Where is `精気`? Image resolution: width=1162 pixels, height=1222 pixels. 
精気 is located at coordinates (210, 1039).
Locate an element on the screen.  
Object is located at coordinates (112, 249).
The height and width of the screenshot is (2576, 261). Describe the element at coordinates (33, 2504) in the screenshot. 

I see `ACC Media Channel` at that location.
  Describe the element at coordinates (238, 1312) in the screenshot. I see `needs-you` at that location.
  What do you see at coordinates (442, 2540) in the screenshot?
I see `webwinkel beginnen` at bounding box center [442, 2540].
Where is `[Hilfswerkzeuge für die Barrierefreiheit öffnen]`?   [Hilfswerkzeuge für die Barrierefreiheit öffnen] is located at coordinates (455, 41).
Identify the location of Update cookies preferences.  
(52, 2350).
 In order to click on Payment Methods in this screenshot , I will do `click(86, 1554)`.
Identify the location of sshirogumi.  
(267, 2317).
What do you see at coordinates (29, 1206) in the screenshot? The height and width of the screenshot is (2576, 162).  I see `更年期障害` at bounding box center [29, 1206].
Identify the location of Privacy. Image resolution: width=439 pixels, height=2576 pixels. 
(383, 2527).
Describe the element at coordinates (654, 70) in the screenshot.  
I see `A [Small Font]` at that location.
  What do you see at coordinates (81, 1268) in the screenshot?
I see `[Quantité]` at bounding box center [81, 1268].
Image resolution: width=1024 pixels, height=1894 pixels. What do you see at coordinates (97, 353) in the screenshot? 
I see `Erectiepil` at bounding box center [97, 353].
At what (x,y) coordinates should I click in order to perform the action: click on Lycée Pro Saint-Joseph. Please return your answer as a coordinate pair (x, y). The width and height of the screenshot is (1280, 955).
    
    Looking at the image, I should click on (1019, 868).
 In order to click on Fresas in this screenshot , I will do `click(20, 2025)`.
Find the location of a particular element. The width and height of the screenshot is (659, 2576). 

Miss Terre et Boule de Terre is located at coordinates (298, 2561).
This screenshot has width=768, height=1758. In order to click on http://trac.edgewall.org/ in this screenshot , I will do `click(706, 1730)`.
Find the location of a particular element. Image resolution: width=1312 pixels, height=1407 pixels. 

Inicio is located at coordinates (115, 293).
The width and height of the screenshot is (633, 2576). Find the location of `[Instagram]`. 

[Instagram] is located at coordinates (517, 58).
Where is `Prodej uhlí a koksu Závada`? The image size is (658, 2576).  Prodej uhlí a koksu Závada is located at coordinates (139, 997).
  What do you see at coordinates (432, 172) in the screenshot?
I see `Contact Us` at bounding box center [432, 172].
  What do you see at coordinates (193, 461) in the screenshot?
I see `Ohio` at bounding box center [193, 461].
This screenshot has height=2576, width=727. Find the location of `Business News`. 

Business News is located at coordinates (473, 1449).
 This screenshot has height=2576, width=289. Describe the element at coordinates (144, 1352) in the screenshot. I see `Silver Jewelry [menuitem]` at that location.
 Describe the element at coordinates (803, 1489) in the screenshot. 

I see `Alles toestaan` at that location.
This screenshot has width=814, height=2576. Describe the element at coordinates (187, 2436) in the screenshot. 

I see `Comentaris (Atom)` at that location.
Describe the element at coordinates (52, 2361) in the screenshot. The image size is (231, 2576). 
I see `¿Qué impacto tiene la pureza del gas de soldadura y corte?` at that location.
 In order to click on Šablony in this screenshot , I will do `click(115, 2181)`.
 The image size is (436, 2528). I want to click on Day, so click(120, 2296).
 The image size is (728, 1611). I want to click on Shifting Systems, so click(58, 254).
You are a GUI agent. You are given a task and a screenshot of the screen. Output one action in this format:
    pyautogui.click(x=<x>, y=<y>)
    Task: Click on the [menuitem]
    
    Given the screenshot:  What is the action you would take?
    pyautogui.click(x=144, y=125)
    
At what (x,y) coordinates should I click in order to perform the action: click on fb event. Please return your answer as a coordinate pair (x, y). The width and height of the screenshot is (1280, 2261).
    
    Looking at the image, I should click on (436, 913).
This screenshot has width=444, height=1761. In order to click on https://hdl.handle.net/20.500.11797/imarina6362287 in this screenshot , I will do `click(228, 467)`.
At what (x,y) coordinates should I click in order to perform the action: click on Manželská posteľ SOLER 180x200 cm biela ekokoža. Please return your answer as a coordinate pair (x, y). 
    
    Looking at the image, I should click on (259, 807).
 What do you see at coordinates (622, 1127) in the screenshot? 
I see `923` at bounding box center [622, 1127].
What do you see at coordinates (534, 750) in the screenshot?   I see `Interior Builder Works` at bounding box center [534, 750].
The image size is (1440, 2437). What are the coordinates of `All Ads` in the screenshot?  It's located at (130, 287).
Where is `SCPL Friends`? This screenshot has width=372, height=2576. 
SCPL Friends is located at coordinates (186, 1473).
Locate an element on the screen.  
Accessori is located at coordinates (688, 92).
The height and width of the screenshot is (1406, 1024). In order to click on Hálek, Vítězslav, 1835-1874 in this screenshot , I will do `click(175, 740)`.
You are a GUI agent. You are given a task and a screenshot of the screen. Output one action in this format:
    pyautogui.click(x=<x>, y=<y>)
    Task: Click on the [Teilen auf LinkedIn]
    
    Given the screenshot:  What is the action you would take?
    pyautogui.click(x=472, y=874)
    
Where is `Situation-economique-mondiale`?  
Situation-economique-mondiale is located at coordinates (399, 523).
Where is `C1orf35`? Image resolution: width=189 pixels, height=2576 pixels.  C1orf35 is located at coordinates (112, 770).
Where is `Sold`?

#### Problem description:
The entries above must be output exactly, with every line preserved.

#### Your response:
Where is `精気`? Image resolution: width=1162 pixels, height=1222 pixels. 
精気 is located at coordinates (210, 1039).
Locate an element on the screen.  
Object is located at coordinates (112, 249).
The height and width of the screenshot is (2576, 261). Describe the element at coordinates (33, 2504) in the screenshot. 

I see `ACC Media Channel` at that location.
  Describe the element at coordinates (238, 1312) in the screenshot. I see `needs-you` at that location.
  What do you see at coordinates (442, 2540) in the screenshot?
I see `webwinkel beginnen` at bounding box center [442, 2540].
Where is `[Hilfswerkzeuge für die Barrierefreiheit öffnen]`?   [Hilfswerkzeuge für die Barrierefreiheit öffnen] is located at coordinates (455, 41).
Identify the location of Update cookies preferences.  
(52, 2350).
 In order to click on Payment Methods in this screenshot , I will do `click(86, 1554)`.
Identify the location of sshirogumi.  
(267, 2317).
What do you see at coordinates (29, 1206) in the screenshot? The height and width of the screenshot is (2576, 162).  I see `更年期障害` at bounding box center [29, 1206].
Identify the location of Privacy. Image resolution: width=439 pixels, height=2576 pixels. 
(383, 2527).
Describe the element at coordinates (654, 70) in the screenshot.  
I see `A [Small Font]` at that location.
  What do you see at coordinates (81, 1268) in the screenshot?
I see `[Quantité]` at bounding box center [81, 1268].
Image resolution: width=1024 pixels, height=1894 pixels. What do you see at coordinates (97, 353) in the screenshot? 
I see `Erectiepil` at bounding box center [97, 353].
At what (x,y) coordinates should I click in order to perform the action: click on Lycée Pro Saint-Joseph. Please return your answer as a coordinate pair (x, y). The width and height of the screenshot is (1280, 955).
    
    Looking at the image, I should click on (1019, 868).
 In order to click on Fresas in this screenshot , I will do `click(20, 2025)`.
Find the location of a particular element. The width and height of the screenshot is (659, 2576). 

Miss Terre et Boule de Terre is located at coordinates (298, 2561).
This screenshot has width=768, height=1758. In order to click on http://trac.edgewall.org/ in this screenshot , I will do `click(706, 1730)`.
Find the location of a particular element. Image resolution: width=1312 pixels, height=1407 pixels. 

Inicio is located at coordinates (115, 293).
The width and height of the screenshot is (633, 2576). Find the location of `[Instagram]`. 

[Instagram] is located at coordinates (517, 58).
Where is `Prodej uhlí a koksu Závada`? The image size is (658, 2576).  Prodej uhlí a koksu Závada is located at coordinates (139, 997).
  What do you see at coordinates (432, 172) in the screenshot?
I see `Contact Us` at bounding box center [432, 172].
  What do you see at coordinates (193, 461) in the screenshot?
I see `Ohio` at bounding box center [193, 461].
This screenshot has height=2576, width=727. Find the location of `Business News`. 

Business News is located at coordinates (473, 1449).
 This screenshot has height=2576, width=289. Describe the element at coordinates (144, 1352) in the screenshot. I see `Silver Jewelry [menuitem]` at that location.
 Describe the element at coordinates (803, 1489) in the screenshot. 

I see `Alles toestaan` at that location.
This screenshot has width=814, height=2576. Describe the element at coordinates (187, 2436) in the screenshot. 

I see `Comentaris (Atom)` at that location.
Describe the element at coordinates (52, 2361) in the screenshot. The image size is (231, 2576). 
I see `¿Qué impacto tiene la pureza del gas de soldadura y corte?` at that location.
 In order to click on Šablony in this screenshot , I will do `click(115, 2181)`.
 The image size is (436, 2528). I want to click on Day, so click(120, 2296).
 The image size is (728, 1611). I want to click on Shifting Systems, so click(58, 254).
You are a GUI agent. You are given a task and a screenshot of the screen. Output one action in this format:
    pyautogui.click(x=<x>, y=<y>)
    Task: Click on the [menuitem]
    
    Given the screenshot:  What is the action you would take?
    pyautogui.click(x=144, y=125)
    
At what (x,y) coordinates should I click in order to perform the action: click on fb event. Please return your answer as a coordinate pair (x, y). The width and height of the screenshot is (1280, 2261).
    
    Looking at the image, I should click on (436, 913).
This screenshot has width=444, height=1761. In order to click on https://hdl.handle.net/20.500.11797/imarina6362287 in this screenshot , I will do `click(228, 467)`.
At what (x,y) coordinates should I click in order to perform the action: click on Manželská posteľ SOLER 180x200 cm biela ekokoža. Please return your answer as a coordinate pair (x, y). 
    
    Looking at the image, I should click on (259, 807).
 What do you see at coordinates (622, 1127) in the screenshot? 
I see `923` at bounding box center [622, 1127].
What do you see at coordinates (534, 750) in the screenshot?   I see `Interior Builder Works` at bounding box center [534, 750].
The image size is (1440, 2437). What are the coordinates of `All Ads` in the screenshot?  It's located at (130, 287).
Where is `SCPL Friends`? This screenshot has width=372, height=2576. 
SCPL Friends is located at coordinates (186, 1473).
Locate an element on the screen.  
Accessori is located at coordinates (688, 92).
The height and width of the screenshot is (1406, 1024). In order to click on Hálek, Vítězslav, 1835-1874 in this screenshot , I will do `click(175, 740)`.
You are a GUI agent. You are given a task and a screenshot of the screen. Output one action in this format:
    pyautogui.click(x=<x>, y=<y>)
    Task: Click on the [Teilen auf LinkedIn]
    
    Given the screenshot:  What is the action you would take?
    pyautogui.click(x=472, y=874)
    
Where is `Situation-economique-mondiale`?  
Situation-economique-mondiale is located at coordinates (399, 523).
Where is `C1orf35`? Image resolution: width=189 pixels, height=2576 pixels.  C1orf35 is located at coordinates (112, 770).
Where is `Sold`?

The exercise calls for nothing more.